Even though interest rates are currently very low, setting up a NISA and adding to the amount saved in it each year is often still a smart thing to do. Reason for this is that, unlike with other savings accounts, the interest that you earn on an ISA will be taxed. This means that you should factor in the amount that you will be taxed whenever you're looking at savings accounts that are not ISAs. This is especially important for anyone who is paying the 40% tax rate as the amount that they will be saving on this money will be even higher.

It is important to remember that interest rates can change, so it is unlikely that you will remain on your currently rate indefinitely. As of 2024, most financial analysts expect the Bank of England to start lowering the base rate later in the year.

What this means in reality is that if you were to wait until next year to put some money away, you would only be able to benefit from having around £15,000 in tax free savings accounts. However if you were to deposit that much this year, you could then potentially have around £30,000 tucked away and benefiting from the rising interest rates.
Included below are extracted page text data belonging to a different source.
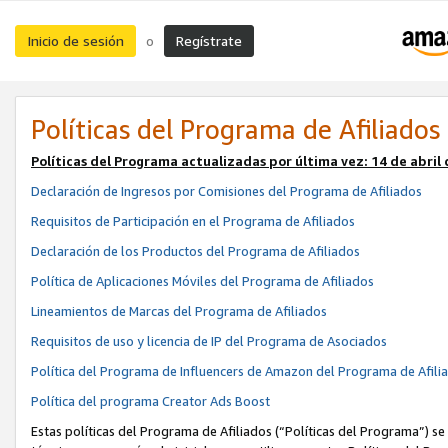
Inicio de sesión
Regístrate
o
Políticas del Programa de Afiliados
Políticas del Programa actualizadas por última vez:
14 de abril
Declaración de Ingresos por Comisiones del Programa de Afiliados
Requisitos de Participación en el Programa de Afiliados
Declaración de los Productos del Programa de Afiliados
Política de Aplicaciones Móviles del Programa de Afiliados
Lineamientos de Marcas del Programa de Afiliados
Requisitos de uso y licencia de IP del Programa de Asociados
Política del Programa de Influencers de Amazon del Programa de Afili
Política del programa Creator Ads Boost
Estas políticas del Programa de Afiliados (“Políticas del Programa”) se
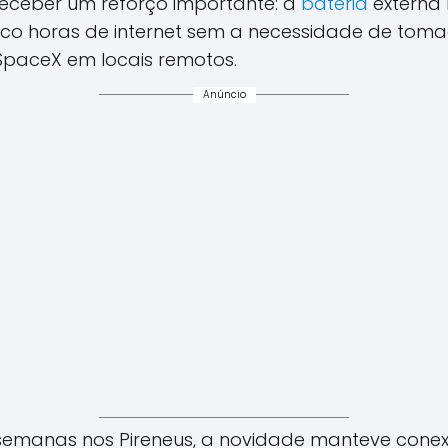
ceber um reforço importante: a
bateria
externa 
co horas de internet sem a necessidade de tom
SpaceX em locais remotos.
Anúncio
 semanas nos Pireneus, a novidade manteve cone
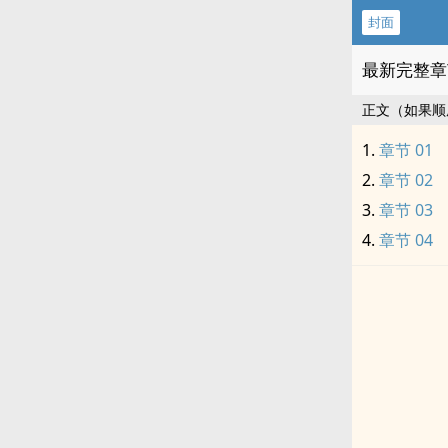
封面
最新完整章
正文（如果顺
章节 01
章节 02
章节 03
章节 04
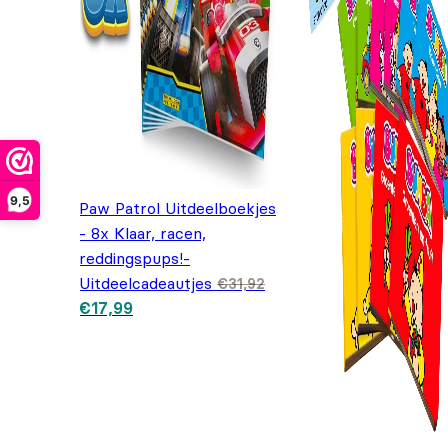
9,5
Paw Patrol Uitdeelboekjes
- 8x Klaar, racen,
reddingspups!-
Uitdeelcadeautjes
€
31,92
Oorspronkelijke prijs
Huidige prijs is:
€
17,99
was: €31,92.
€17,99.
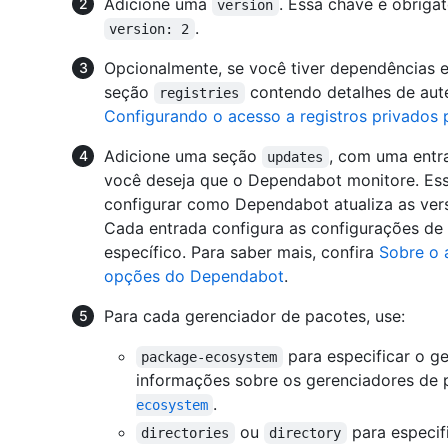
Adicione uma
. Essa chave é obriga
version
.
version: 2
Opcionalmente, se você tiver dependências e
seção
contendo detalhes de aute
registries
Configurando o acesso a registros privados
Adicione uma seção
, com uma entr
updates
você deseja que o Dependabot monitore. Essa
configurar como Dependabot atualiza as ver
Cada entrada configura as configurações de
específico. Para saber mais, confira
Sobre o 
opções do Dependabot
.
Para cada gerenciador de pacotes, use:
para especificar o g
package-ecosystem
informações sobre os gerenciadores de 
.
ecosystem
ou
para especif
directories
directory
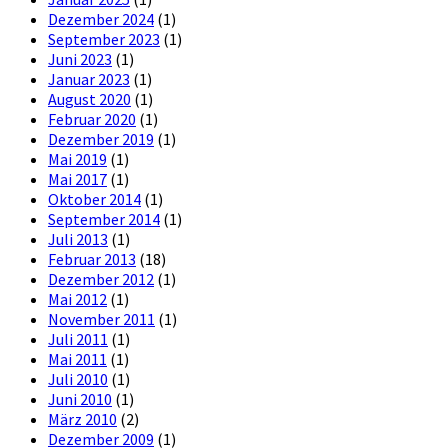
Dezember 2024
(1)
September 2023
(1)
Juni 2023
(1)
Januar 2023
(1)
August 2020
(1)
Februar 2020
(1)
Dezember 2019
(1)
Mai 2019
(1)
Mai 2017
(1)
Oktober 2014
(1)
September 2014
(1)
Juli 2013
(1)
Februar 2013
(18)
Dezember 2012
(1)
Mai 2012
(1)
November 2011
(1)
Juli 2011
(1)
Mai 2011
(1)
Juli 2010
(1)
Juni 2010
(1)
März 2010
(2)
Dezember 2009
(1)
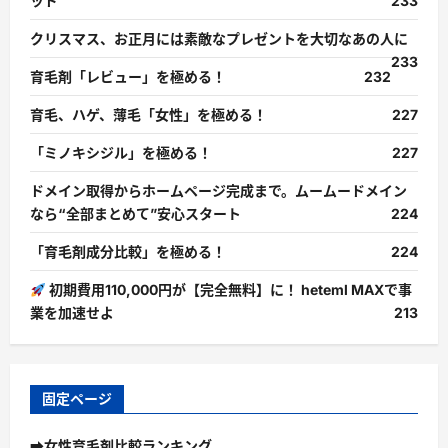
ッド
233
クリスマス、お正月には素敵なプレゼントを大切なあの人に
233
育毛剤「レビュー」を極める！
232
育毛、ハゲ、薄毛「女性」を極める！
227
「ミノキシジル」を極める！
227
ドメイン取得からホームページ完成まで。ムームードメイン
なら“全部まとめて”安心スタート
224
「育毛剤成分比較」を極める！
224
初期費用110,000円が【完全無料】に！ heteml MAXで事
業を加速せよ
213
固定ページ
➡女性育毛剤比較ランキング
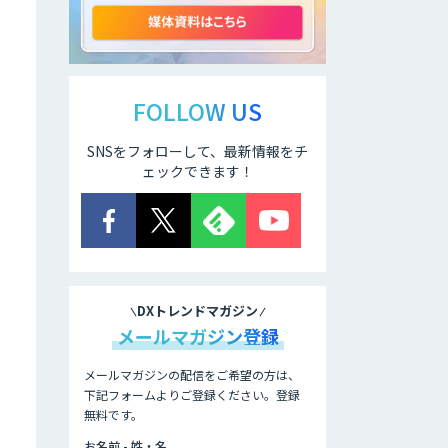
ELYZA Works
with KDDI
FOLLOW US
SNSをフォローして、最新情報をチ
JAPAN AI
KNOWLEDGE
ェックできます！
医療文書作成を効
率化する生成
AI「OPTiM AI ホ
スピタル」
て
DXトレンドマガジン
オーダーメイドAI
メールマガジン登録
人材育成研修
メールマガジンの配信をご希望の方は、
下記フォームよりご登録ください。登録
無料です。
Brain Plus for
Sales
お名前 - 姓・名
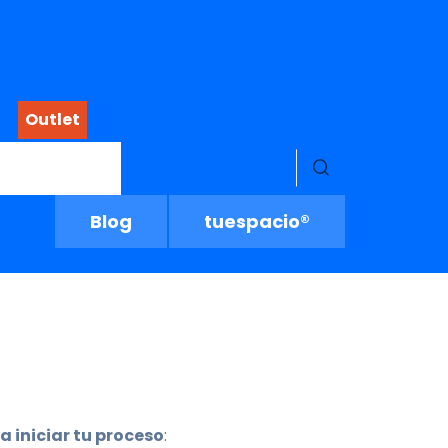
Outlet
Menú buscado
Blog
tuespacio®
a iniciar tu proceso
:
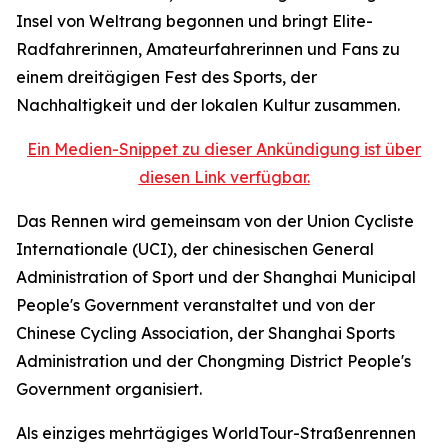
Insel von Weltrang begonnen und bringt Elite-
Radfahrerinnen, Amateurfahrerinnen und Fans zu
einem dreitägigen Fest des Sports, der
Nachhaltigkeit und der lokalen Kultur zusammen.
Ein Medien-Snippet zu dieser Ankündigung ist über
diesen Link verfügbar.
Das Rennen wird gemeinsam von der Union Cycliste
Internationale (UCI), der chinesischen General
Administration of Sport und der Shanghai Municipal
People's Government veranstaltet und von der
Chinese Cycling Association, der Shanghai Sports
Administration und der Chongming District People's
Government organisiert.
Als einziges mehrtägiges WorldTour-Straßenrennen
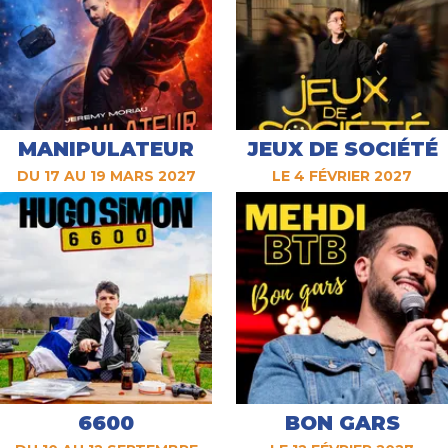
MANIPULATEUR
JEUX DE SOCIÉTÉ
DU 17 AU 19 MARS 2027
LE 4 FÉVRIER 2027
6600
BON GARS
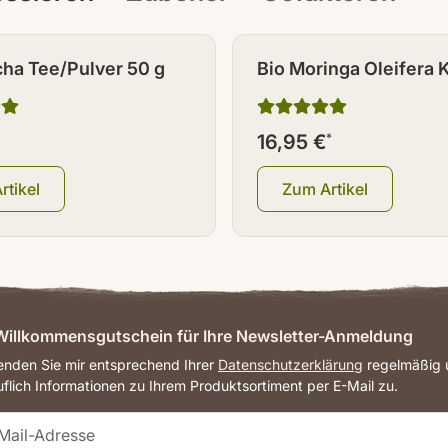
cha Tee/Pulver 50 g
Bio Moringa Oleifera 
100 Stück
16,95 €
*
rtikel
Zum Artikel
illkommensgutschein für Ihre Newsletter-Anmeldung
senden Sie mir entsprechend Ihrer
Datenschutzerklärung
regelmäßig u
uflich Informationen zu Ihrem Produktsortiment per E-Mail zu.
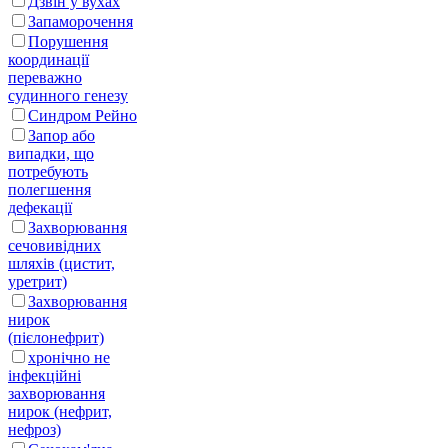
Дзвін у вухах
Запаморочення
Порушення
координації
переважно
судинного генезу
Синдром Рейно
Запор або
випадки, що
потребують
полегшення
дефекації
Захворювання
сечовивідних
шляхів (цистит,
уретрит)
Захворювання
нирок
(пієлонефрит)
хронічно не
інфекційні
захворювання
нирок (нефрит,
нефроз)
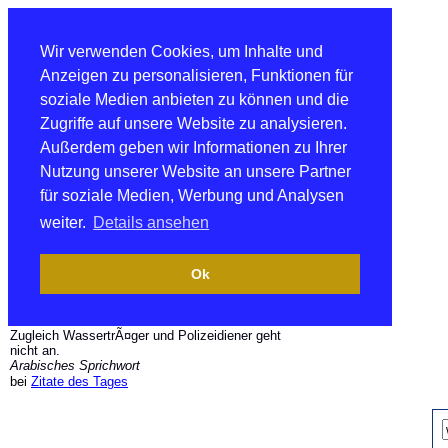
Wir verwenden Cookies, um Inhalte und
Anzeigen zu personalisieren, Funktionen für
soziale Medien anbieten zu können und die
Zugriffe auf unsere Website zu analysieren.
Außerdem geben wir Informationen zu Ihrer
Nutzung unserer Website an unsere Partner
für soziale Medien, Werbung und Analysen
weiter.
Details ansehen
Ok
Zugleich WassertrÃ¤ger und Polizeidiener geht
nicht an.
Arabisches Sprichwort
bei
Zitate des Tages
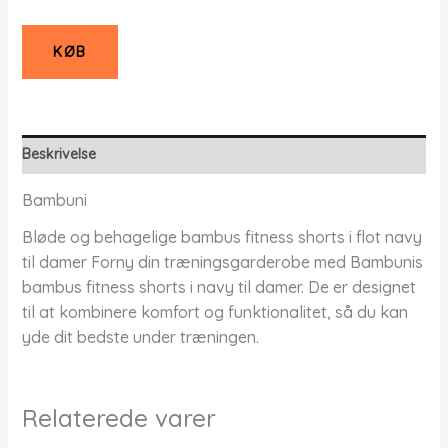
KØB
Beskrivelse
Bambuni
Bløde og behagelige bambus fitness shorts i flot navy
til damer Forny din træningsgarderobe med Bambunis
bambus fitness shorts i navy til damer. De er designet
til at kombinere komfort og funktionalitet, så du kan
yde dit bedste under træningen.
Relaterede varer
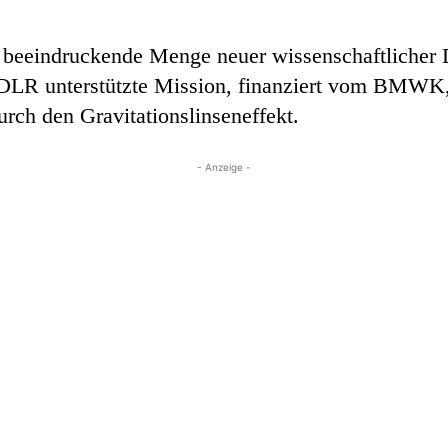
beeindruckende Menge neuer wissenschaftlicher Da
LR unterstützte Mission, finanziert vom BMWK, 
ch den Gravitationslinseneffekt.
- Anzeige -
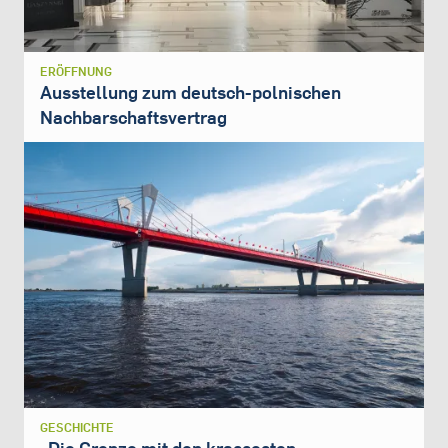
ERÖFFNUNG
Ausstellung zum deutsch-polnischen
Nachbarschaftsvertrag
GESCHICHTE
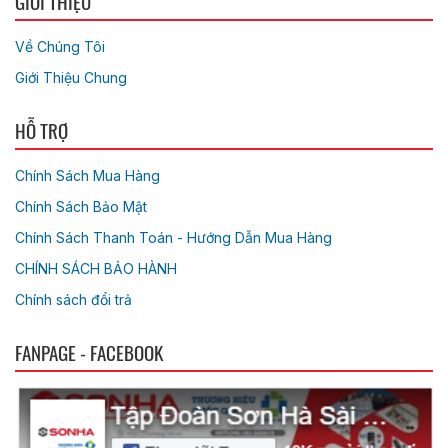
GIỚI THIỆU
Về Chúng Tôi
Giới Thiệu Chung
HỖ TRỢ
Chính Sách Mua Hàng
Chính Sách Bảo Mật
Chính Sách Thanh Toán - Hướng Dẫn Mua Hàng
CHÍNH SÁCH BẢO HÀNH
Chính sách đổi trả
FANPAGE - FACEBOOK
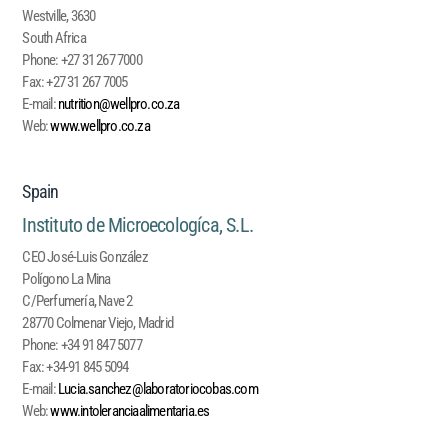
Westville, 3630
South Africa
Phone:
+27 31 267 7000
Fax:
+27 31 267 7005
E-mail:
nutrition@wellpro.co.za
Web:
www.wellpro.co.za
Spain
Instituto de Microecologíca, S.L.
CEO José-Luis González
Polígono La Mina
C/Perfumería, Nave 2
28770 Colmenar Viejo, Madrid
Phone:
+34 91 847 5077
Fax:
+34-91 845 5094
E-mail:
Lucia.sanchez@laboratoriocobas.com
Web:
www.intoleranciaalimentaria.es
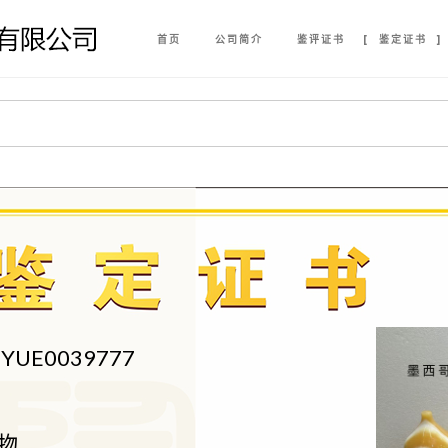
首页
公司简介
鉴评证书
鉴定证书
YUE0039777
物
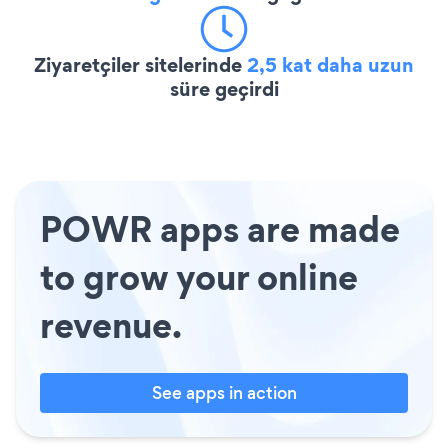
Ziyaretçiler sitelerinde
2,5 kat daha uzun
süre geçirdi
POWR apps are made
to grow your online
revenue.
See apps in action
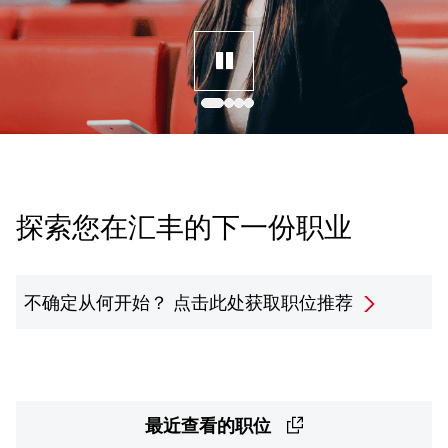
探索您在汇丰的下一份职业
不确定从何开始？
点击此处获取职位推荐
最近查看的职位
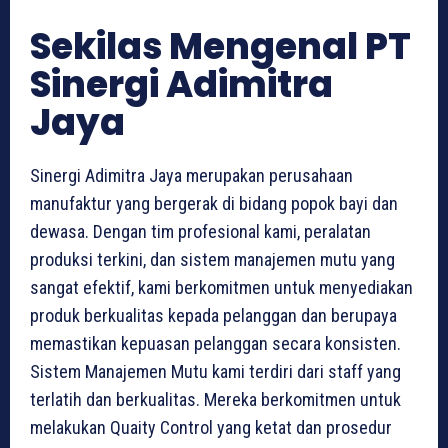
Sekilas Mengenal PT
Sinergi Adimitra
Jaya
Sinergi Adimitra Jaya merupakan perusahaan
manufaktur yang bergerak di bidang popok bayi dan
dewasa. Dengan tim profesional kami, peralatan
produksi terkini, dan sistem manajemen mutu yang
sangat efektif, kami berkomitmen untuk menyediakan
produk berkualitas kepada pelanggan dan berupaya
memastikan kepuasan pelanggan secara konsisten.
Sistem Manajemen Mutu kami terdiri dari staff yang
terlatih dan berkualitas. Mereka berkomitmen untuk
melakukan Quaity Control yang ketat dan prosedur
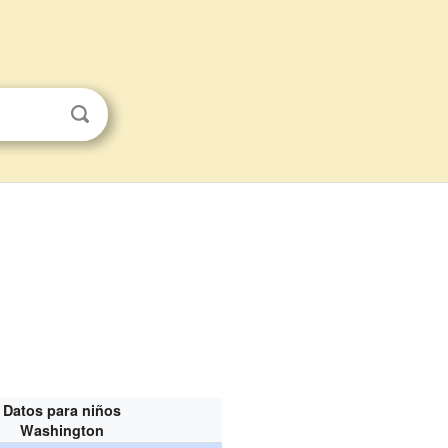
Datos para niños
Washington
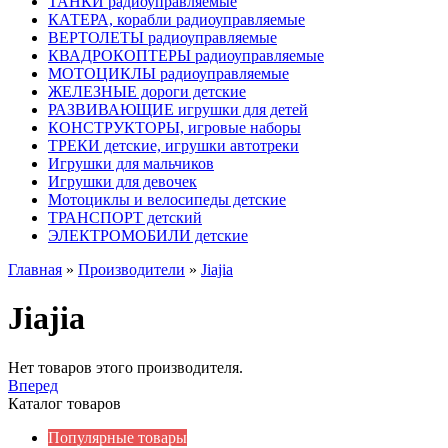
ТАНКИ радиоуправляемые
КАТЕРА, корабли радиоуправляемые
ВЕРТОЛЕТЫ радиоуправляемые
КВАДРОКОПТЕРЫ радиоуправляемые
МОТОЦИКЛЫ радиоуправляемые
ЖЕЛЕЗНЫЕ дороги детские
РАЗВИВАЮЩИЕ игрушки для детей
КОНСТРУКТОРЫ, игровые наборы
ТРЕКИ детские, игрушки автотреки
Игрушки для мальчиков
Игрушки для девочек
Мотоциклы и велосипеды детские
ТРАНСПОРТ детский
ЭЛЕКТРОМОБИЛИ детские
Главная
»
Производители
»
Jiajia
Jiajia
Нет товаров этого производителя.
Вперед
Каталог товаров
Популярные товары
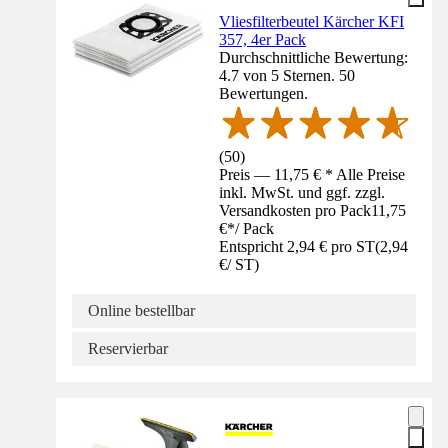
Vliesfilterbeutel Kärcher KFI
357, 4er Pack
Durchschnittliche Bewertung:
4.7 von 5 Sternen. 50
Bewertungen.
(
50
)
Preis — 11,75 € * Alle Preise
inkl. MwSt. und ggf. zzgl.
Versandkosten pro Pack
11,75
€
*
/
Pack
Entspricht 2,94 € pro ST
(
2,94
€
/
ST
)
Online bestellbar
Reservierbar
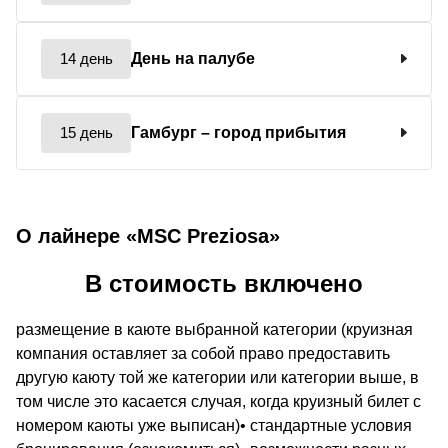
14 день
День на палубе
15 день
Гамбург
– город прибытия
О лайнере «MSC Preziosa»
В стоимость включено
размещение в каюте выбранной категории (круизная
компания оставляет за собой право предоставить
другую каюту той же категории или категории выше, в
том числе это касается случая, когда круизный билет с
номером каюты уже выписан)• стандартные условия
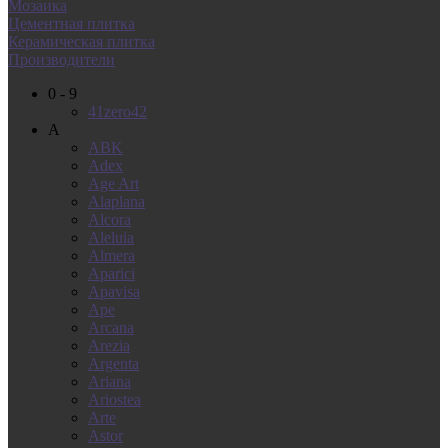
Мозаика
Цементная плитка
Керамическая плитка
Производители
0 - 9
41zero42
A
ABK
Adex
Age Art
Alaplana
Alcora
Aleluia
Almera
Aparici
Apavisa
Ape
Arcana
Arezia
Argenta
Ariana
Ariostea
Arte
Astor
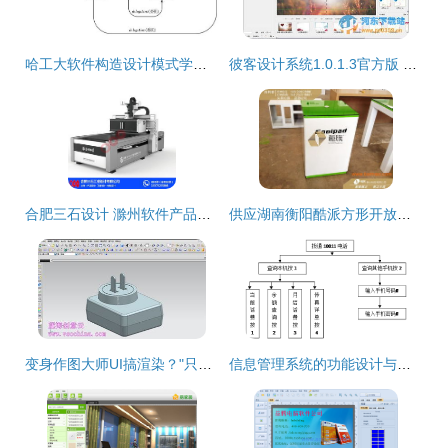
哈工大软件构造设计模式学习心得 从编程到软件艺术
彼客设计系统1.0.1.3官方版 高效工具助力创意落地
合肥三石设计 滁州软件产品设计的先锋力量
供应湖南衡阳酷派方形开放式体验桌与手机展示柜——厂家直供，品质与价格兼优
变身作图大师UI搞渲染？"只是站着如坐C-A-D" 不如看"蓝海创意云一键抬娇UX eg
信息管理系统的功能设计与实现路径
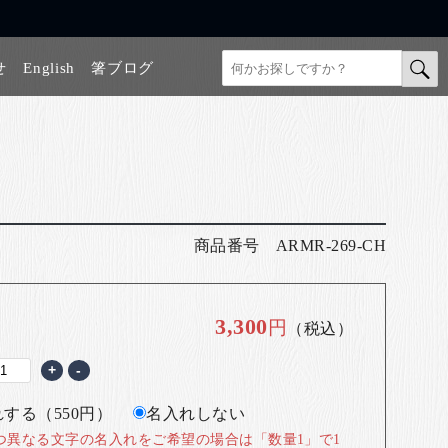
せ
English
箸ブログ
商品番号
ARMR-269-CH
3,300
円
（税込）
+
-
する（550円）
名入れしない
つ異なる文字の名入れをご希望の場合は「数量1」で1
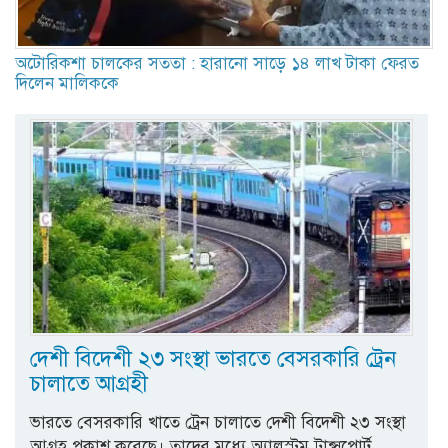
অটোরিকশা চালকের সততা : হারানো সাড়ে ১৪ লাখ টাকা ফেরত
দিলেন মালিককে
দেশী বিদেশী ২৩ সংস্থা ভারতে বেসরকারি ট্রেন
চালাতে আগ্রহী
ভারতে বেসরকারি খাতে ট্রেন চালাতে দেশী বিদেশী ২৩ সংস্থা
আগ্রহ পকাশ করেছে। তাদের মধ্যে অ্যালস্টম ট্রান্সপোর্ট,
What other choices are there?

There is no doubt that NISAs offer the best avenue in terms of tax-free savings options but there are plenty of alternatives that one could decide upon if they so wished. These options vary from regular savings account or current accounts to other forms of investment or NS&I savings and bonds.

The most popular choice of savings option that people go for is to open a regular savings account. These accounts allow you to deposit and withdraw money at your leisure but will generally not give as high a level of interest as some other choices. However there are some savings accounts that allow you to put your money away for five years without being able to access it and these generally offer higher levels of interest.

One tax free alternative to a NISA are NS&I savings accounts that are provided by the government. These government schemes are offered in quite a few different forms.

NS&I premium bonds are probably the most unique form of savings choice that you could choose to make. These bonds allow you to save up to £30,000 but do not offer you interest in the traditional sense, instead they enter you into a prize draw. This prize draw happens once a month, with prizes of up to £1 million up for grabs - although the average prize sits at around £50.